Alton Jerome McFarland



Madness through Music:

An Analysis of Sound in Black Narcissus

    Black Narcissus, directed by Michael Powell and Emeric Pressburger, is a compelling film about a group of Anglican nuns and their doomed religious mission. The conservative sisters, having established their community in a sumptuous Himalayan paradise, soon find themselves struggling to maintain control over their own suppressed emotions and desires. Through a powerful score and attentive audio editing, the sound of Black Narcissus manages to do much more than merely complement the visual action. As the nuns face their internal conflicts, the film's sound is often the clearest indicator of mood and character intention. In particular, Powell and Pressburger's depiction of Sister Ruth's final descent into madness is replete with music and sound effects whose function is to advance the narrative, rather than simply fill the silence.

    The sequence begins with a dissolve from Sister Ruth's face into a close shot of the jungle. As the dissolve begins, the low sound of tribal drums appears and slowly rises in volume. Simultaneously, the camera tracks down below the canopy of trees, revealing a group of natives seated around a fire. The drumming is revealed to have a diegetic source, as the viewer is now able to see the natives actually beating on drums. That revelation does nothing to lessen the drums effect, however, as the steady beating sound, combined with the tension already present at this point in the film, creates an extremely suspenseful mood.

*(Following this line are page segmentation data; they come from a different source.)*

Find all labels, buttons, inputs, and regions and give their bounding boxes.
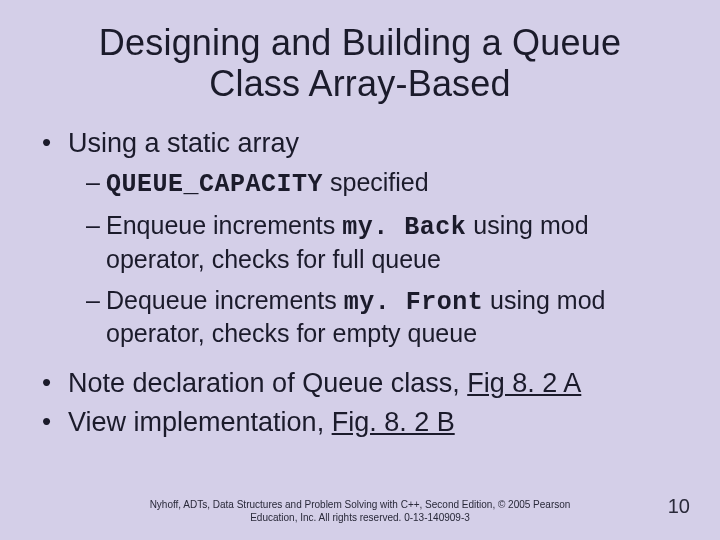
slide: Designing and Building a Queue Class Arr… xyxy=(0,0,720,540)
bullet-item: View implementation, Fig. 8. 2 B xyxy=(42,406,684,438)
sub-bullet-item: Dequeue increments my. Front using mod o… xyxy=(86,285,684,350)
code-text: my. Front xyxy=(344,288,484,317)
plain-text: View implementation, xyxy=(68,407,332,437)
title-line-1: Designing and Building a Queue xyxy=(99,22,621,63)
slide-title: Designing and Building a Queue Class Arr… xyxy=(36,22,684,105)
footer-line: Nyhoff, ADTs, Data Structures and Proble… xyxy=(150,499,571,510)
plain-text: specified xyxy=(323,168,429,196)
title-line-2: Class Array-Based xyxy=(209,63,511,104)
bullet-item: Using a static array QUEUE_CAPACITY spec… xyxy=(42,127,684,350)
plain-text: Enqueue increments xyxy=(106,211,342,239)
plain-text: Dequeue increments xyxy=(106,286,344,314)
plain-text: Note declaration of Queue class, xyxy=(68,368,467,398)
bullet-item: Note declaration of Queue class, Fig 8. … xyxy=(42,367,684,399)
page-number: 10 xyxy=(668,495,690,518)
bullet-list: Using a static array QUEUE_CAPACITY spec… xyxy=(36,127,684,438)
code-text: my. Back xyxy=(342,213,466,242)
footer-credit: Nyhoff, ADTs, Data Structures and Proble… xyxy=(0,499,720,524)
figure-link[interactable]: Fig 8. 2 A xyxy=(467,368,581,398)
figure-link[interactable]: Fig. 8. 2 B xyxy=(332,407,455,437)
sub-bullet-list: QUEUE_CAPACITY specified Enqueue increme… xyxy=(68,167,684,349)
code-text: QUEUE_CAPACITY xyxy=(106,170,323,199)
footer-line: Education, Inc. All rights reserved. 0-1… xyxy=(250,512,470,523)
bullet-text: Using a static array xyxy=(68,128,299,158)
sub-bullet-item: QUEUE_CAPACITY specified xyxy=(86,167,684,200)
sub-bullet-item: Enqueue increments my. Back using mod op… xyxy=(86,210,684,275)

    When the scene cuts to a shot of Sister Clodagh entering a darkened palace walkway, the drumming sound can still be heard, though much lower, and thereby provides a spatial link between the two locations.

    While it remains unclear exactly what turn the plot will take, the drumming sound is a clear precursor of impending conflict. The drumming gives a feeling of ominous regularity that begs to be disrupted. That effect parallels the unease that the viewer is already feeling with regard to the state of the nuns' mission. Preceding scenes have made it clear that the success of their undertaking is in grave danger. With one sister returning home and Sister Ruth showing signs of paranoia, the fate of their Himalayan community already seems bleak. The continuation of the drumming sound from the natives to Sister Clodagh serves to connect the drums' ominous tone, not only with its diegetic source, but also with the mood of the film as a whole. As the scene progresses and Sister Clodagh begins to move down the hallway, the sound of a strong wind rises quickly in volume until it completely blocks out the noise of the drums. Coupled with the shot's imposing darkness and the billowing white drapes that occupy the center of the frame, the windy sound effects seem almost ghostly.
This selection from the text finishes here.